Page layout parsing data
Segment Open
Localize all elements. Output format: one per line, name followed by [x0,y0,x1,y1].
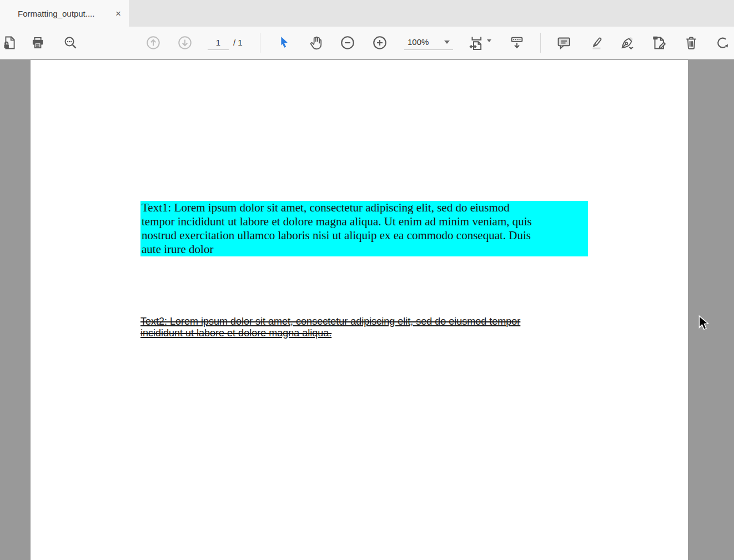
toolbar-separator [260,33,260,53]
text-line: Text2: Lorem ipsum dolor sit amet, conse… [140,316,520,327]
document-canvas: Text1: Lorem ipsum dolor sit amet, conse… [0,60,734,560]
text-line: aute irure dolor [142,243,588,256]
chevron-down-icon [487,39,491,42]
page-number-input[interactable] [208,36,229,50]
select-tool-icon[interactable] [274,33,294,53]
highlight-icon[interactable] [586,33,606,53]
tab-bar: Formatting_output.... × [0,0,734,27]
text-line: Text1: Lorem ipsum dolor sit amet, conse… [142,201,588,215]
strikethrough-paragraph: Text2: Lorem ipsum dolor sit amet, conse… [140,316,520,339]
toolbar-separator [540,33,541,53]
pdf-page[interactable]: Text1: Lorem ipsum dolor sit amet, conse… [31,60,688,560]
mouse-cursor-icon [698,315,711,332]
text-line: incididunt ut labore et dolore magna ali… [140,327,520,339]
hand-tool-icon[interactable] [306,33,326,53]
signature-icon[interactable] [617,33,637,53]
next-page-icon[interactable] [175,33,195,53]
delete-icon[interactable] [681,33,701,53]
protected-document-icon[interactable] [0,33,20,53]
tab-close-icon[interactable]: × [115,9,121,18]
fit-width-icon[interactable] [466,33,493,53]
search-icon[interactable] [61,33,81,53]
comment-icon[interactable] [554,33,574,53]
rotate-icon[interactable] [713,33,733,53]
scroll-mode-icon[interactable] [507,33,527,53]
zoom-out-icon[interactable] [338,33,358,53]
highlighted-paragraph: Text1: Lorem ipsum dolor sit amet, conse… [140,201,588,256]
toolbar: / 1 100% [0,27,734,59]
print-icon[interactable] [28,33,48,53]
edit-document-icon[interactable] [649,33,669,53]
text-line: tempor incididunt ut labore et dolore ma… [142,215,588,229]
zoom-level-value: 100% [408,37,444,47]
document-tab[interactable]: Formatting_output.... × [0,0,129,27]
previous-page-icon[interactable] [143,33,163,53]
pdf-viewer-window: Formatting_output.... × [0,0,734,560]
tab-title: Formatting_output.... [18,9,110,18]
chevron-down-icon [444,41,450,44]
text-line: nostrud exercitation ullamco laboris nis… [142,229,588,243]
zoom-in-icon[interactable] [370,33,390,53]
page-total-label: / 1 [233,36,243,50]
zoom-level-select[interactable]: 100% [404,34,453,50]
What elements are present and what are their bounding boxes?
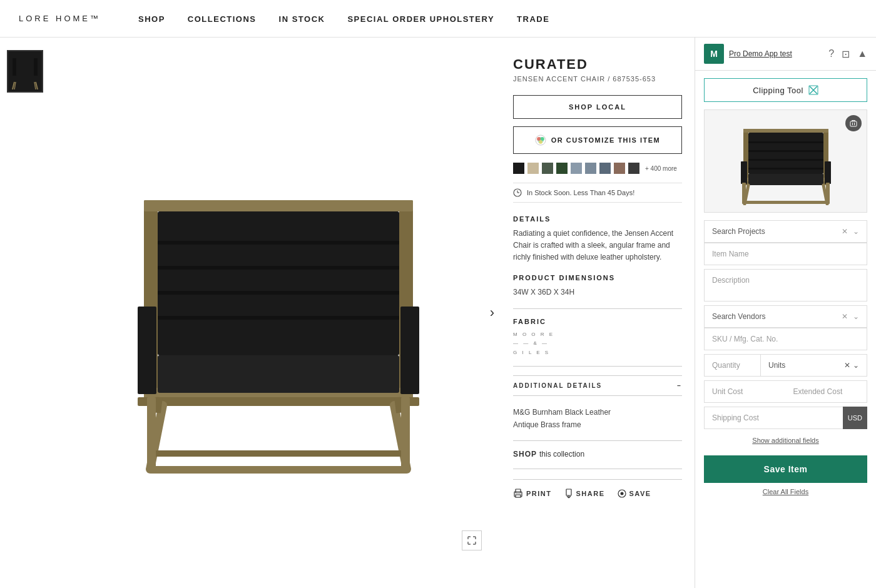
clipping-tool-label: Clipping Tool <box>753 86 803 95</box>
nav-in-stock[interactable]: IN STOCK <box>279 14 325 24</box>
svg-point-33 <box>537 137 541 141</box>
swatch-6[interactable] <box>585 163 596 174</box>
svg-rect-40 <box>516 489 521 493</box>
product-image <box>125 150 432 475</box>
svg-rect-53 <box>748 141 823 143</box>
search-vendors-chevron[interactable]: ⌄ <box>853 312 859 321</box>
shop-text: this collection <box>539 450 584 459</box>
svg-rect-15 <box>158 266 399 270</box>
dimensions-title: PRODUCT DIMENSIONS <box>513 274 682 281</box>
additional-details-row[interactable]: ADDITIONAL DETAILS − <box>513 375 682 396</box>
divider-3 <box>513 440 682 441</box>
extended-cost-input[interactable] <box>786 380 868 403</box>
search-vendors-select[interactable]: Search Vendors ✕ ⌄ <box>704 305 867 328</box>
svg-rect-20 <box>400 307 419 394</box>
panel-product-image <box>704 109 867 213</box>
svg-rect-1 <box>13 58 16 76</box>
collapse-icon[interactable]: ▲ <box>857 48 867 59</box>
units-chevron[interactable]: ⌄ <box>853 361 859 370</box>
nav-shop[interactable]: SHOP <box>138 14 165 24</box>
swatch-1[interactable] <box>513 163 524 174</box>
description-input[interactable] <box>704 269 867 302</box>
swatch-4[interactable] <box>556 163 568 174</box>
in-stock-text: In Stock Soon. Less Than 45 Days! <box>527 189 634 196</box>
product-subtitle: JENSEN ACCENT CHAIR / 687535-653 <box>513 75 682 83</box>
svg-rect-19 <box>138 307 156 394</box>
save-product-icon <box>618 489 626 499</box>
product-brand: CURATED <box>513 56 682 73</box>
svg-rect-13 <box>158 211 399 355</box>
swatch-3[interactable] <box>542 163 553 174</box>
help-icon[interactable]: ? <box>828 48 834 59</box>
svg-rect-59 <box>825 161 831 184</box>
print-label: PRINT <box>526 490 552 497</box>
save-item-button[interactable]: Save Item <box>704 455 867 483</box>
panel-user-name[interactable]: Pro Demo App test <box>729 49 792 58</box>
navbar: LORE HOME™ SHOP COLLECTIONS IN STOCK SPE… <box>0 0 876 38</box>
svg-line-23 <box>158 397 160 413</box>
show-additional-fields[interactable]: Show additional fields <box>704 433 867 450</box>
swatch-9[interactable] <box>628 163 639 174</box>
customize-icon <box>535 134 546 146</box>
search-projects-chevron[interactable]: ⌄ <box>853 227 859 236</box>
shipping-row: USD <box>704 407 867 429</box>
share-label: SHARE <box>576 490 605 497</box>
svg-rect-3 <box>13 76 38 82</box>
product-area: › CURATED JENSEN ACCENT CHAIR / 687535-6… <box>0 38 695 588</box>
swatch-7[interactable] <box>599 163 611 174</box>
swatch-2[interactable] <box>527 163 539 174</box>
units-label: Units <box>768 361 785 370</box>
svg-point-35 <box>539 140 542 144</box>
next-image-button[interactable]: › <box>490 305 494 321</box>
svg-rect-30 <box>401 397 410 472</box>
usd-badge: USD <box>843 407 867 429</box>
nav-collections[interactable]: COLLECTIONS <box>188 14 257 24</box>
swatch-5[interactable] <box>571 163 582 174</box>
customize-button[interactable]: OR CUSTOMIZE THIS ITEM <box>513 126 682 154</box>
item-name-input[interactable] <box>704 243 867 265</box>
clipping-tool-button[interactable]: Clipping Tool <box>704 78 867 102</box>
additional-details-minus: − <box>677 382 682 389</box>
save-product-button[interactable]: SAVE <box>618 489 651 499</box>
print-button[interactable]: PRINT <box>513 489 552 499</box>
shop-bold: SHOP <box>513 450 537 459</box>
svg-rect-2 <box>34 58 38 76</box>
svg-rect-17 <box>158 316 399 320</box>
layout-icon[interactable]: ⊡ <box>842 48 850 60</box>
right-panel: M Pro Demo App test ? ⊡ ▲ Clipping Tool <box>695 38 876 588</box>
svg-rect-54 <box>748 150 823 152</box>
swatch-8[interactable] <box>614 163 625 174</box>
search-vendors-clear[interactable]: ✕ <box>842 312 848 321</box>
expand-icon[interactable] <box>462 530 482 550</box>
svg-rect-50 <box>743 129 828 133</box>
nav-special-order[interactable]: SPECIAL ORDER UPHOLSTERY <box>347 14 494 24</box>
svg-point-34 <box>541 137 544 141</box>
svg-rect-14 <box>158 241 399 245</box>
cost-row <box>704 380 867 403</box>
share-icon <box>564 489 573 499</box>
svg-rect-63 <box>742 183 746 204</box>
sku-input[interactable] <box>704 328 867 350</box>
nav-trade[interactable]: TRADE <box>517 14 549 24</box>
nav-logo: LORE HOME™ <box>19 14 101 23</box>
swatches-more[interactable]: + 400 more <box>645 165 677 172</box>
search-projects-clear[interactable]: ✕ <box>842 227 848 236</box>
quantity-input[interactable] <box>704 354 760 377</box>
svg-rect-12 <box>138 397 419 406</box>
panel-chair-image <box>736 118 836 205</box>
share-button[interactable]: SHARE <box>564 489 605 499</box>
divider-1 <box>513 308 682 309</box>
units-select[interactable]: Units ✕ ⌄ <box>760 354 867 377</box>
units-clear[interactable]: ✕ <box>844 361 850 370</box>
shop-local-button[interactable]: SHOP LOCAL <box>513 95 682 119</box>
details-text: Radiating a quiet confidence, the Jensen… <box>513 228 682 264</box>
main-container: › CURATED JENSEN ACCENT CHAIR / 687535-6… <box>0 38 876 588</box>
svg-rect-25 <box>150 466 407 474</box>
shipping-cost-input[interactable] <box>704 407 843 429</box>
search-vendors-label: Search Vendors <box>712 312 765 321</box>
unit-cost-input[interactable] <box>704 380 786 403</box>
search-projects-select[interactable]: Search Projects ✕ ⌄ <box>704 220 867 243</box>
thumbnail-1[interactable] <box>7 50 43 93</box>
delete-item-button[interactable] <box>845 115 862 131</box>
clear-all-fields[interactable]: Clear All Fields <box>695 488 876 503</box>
Segment Closed
- _EXERCISE_: Go through the records above and return every line that holds the string "panel".

- _THE COMPLETED TASK_:
panel-product-image <box>704 109 867 213</box>
panel-user-name[interactable]: Pro Demo App test <box>729 49 792 58</box>
right-panel: M Pro Demo App test ? ⊡ ▲ Clipping Tool <box>695 38 876 588</box>
panel-chair-image <box>736 118 836 205</box>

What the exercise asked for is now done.